Jane, the protagonist of Rae Meadows' Calling Out, is a recent transplant to Utah from Manhattan. Just jilted by her long-term boyfriend (who still phones her regularly), Jane takes a job as a switchboard operator at a Salt Lake City escort agency. Initially she only works the phones; as expected, however, she soon begins escorting.

 Drawn to the book more for its setting in Salt Lake City than its titillating subject matter, I found Meadows' writing very comfortable. With a perfect mix of credible dialogue and simple-yet-potent descriptions of everything from the Wasatch Mountains to a line of cocaine, Meadows never gets overly "writerly" on her readers. 

 At the same time, she refrains from underestimating the intelligence of her audience. When expounding upon history of the Mormons and Utah's geography, she drops facts like a new resident would—as she herself discovers them. In fact, I was so taken that I was momentarily inspired to propose to my boyfriend that we relocate to Salt Lake City to experience the city's tidy repression for a little while. 

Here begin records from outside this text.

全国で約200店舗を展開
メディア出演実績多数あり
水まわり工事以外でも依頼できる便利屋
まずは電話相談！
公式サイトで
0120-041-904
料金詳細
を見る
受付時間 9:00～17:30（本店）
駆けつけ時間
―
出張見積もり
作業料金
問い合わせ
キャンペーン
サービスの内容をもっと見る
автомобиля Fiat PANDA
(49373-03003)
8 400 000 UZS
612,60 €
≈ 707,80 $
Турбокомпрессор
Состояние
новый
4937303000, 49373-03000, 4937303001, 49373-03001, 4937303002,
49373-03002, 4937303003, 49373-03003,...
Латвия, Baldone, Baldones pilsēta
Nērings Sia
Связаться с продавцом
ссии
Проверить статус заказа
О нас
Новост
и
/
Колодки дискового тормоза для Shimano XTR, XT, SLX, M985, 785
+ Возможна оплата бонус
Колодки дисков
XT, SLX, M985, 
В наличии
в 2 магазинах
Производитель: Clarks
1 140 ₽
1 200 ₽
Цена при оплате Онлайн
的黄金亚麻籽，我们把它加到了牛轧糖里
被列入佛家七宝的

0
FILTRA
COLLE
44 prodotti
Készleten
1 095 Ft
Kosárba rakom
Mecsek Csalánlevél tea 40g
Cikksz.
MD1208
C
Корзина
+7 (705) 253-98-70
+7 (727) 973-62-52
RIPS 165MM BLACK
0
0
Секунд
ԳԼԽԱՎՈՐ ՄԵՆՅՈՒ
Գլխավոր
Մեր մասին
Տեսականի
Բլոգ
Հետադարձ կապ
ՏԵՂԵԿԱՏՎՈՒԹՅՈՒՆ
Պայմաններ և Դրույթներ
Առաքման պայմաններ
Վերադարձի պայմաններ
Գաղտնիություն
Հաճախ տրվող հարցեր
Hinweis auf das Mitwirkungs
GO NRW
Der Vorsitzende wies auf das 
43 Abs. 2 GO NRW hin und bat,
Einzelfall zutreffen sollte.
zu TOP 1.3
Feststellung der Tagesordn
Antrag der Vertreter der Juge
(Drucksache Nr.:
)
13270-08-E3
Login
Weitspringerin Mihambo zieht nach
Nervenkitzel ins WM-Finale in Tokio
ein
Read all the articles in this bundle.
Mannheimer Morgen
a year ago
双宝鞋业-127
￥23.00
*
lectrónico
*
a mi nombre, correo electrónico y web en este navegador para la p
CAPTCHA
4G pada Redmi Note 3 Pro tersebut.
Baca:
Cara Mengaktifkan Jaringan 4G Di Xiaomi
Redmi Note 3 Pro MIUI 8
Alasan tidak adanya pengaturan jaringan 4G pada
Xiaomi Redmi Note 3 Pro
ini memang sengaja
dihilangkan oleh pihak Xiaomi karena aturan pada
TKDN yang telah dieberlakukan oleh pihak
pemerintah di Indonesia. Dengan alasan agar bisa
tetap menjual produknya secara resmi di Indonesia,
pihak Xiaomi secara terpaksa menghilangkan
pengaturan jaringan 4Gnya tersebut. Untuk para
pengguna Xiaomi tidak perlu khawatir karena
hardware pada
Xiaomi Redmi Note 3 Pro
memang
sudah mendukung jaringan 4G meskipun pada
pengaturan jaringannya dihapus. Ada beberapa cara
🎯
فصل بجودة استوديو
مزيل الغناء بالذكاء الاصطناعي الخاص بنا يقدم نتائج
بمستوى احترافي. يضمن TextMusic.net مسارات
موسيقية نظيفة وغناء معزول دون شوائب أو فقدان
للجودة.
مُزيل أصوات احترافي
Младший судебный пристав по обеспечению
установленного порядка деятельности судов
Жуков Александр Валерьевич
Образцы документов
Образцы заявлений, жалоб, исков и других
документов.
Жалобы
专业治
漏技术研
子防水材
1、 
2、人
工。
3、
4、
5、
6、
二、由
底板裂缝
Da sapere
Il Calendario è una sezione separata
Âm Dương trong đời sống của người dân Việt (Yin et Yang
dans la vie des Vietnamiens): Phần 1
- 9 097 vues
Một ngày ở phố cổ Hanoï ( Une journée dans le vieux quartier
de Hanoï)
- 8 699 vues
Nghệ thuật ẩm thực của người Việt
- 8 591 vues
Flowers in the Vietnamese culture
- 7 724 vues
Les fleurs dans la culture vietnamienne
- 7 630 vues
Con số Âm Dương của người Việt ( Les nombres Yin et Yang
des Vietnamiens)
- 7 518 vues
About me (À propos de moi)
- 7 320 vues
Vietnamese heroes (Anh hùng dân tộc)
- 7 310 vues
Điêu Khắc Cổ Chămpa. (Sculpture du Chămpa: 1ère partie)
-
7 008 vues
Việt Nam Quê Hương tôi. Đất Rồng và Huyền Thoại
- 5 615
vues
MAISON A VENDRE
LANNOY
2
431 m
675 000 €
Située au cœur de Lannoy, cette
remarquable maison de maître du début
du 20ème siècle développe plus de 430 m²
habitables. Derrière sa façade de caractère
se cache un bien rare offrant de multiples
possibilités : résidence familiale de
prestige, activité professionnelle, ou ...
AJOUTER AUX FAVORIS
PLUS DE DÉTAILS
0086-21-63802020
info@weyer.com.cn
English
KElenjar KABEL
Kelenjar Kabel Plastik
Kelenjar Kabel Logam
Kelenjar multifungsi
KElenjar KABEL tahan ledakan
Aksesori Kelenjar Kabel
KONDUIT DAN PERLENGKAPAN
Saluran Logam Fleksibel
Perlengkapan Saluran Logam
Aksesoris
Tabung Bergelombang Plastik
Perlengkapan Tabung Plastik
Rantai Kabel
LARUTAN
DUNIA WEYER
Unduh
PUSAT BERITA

 As a reader, my only disappointment occurred when Jane herself began working as an escort—not for any moral objections, but it seemed like a plot cop-out to me.  While I have read several stories about timid women turning tricks for no good reason, I had never read a book about someone in a position to simply observe other escorts—let alone in Utah (where, as one might imagine, rules concerning prostitution are much more stringent). When Jane went out for her first "date," I felt the disappointment one feels when two sitcom characters, after seasons of sexual tension, finally hook up. What's left to anticipate? 

 To Meadows' credit, it becomes somewhat necessary for Jane to make a go at hooking in order for her to make certain self-realizations. Additionally,  Meadows stops short of giving the reader what they expect will take place.  Nevertheless, this intriguing first novel could have been even more absorbing had the heroine (and the author) not taken the easier way out.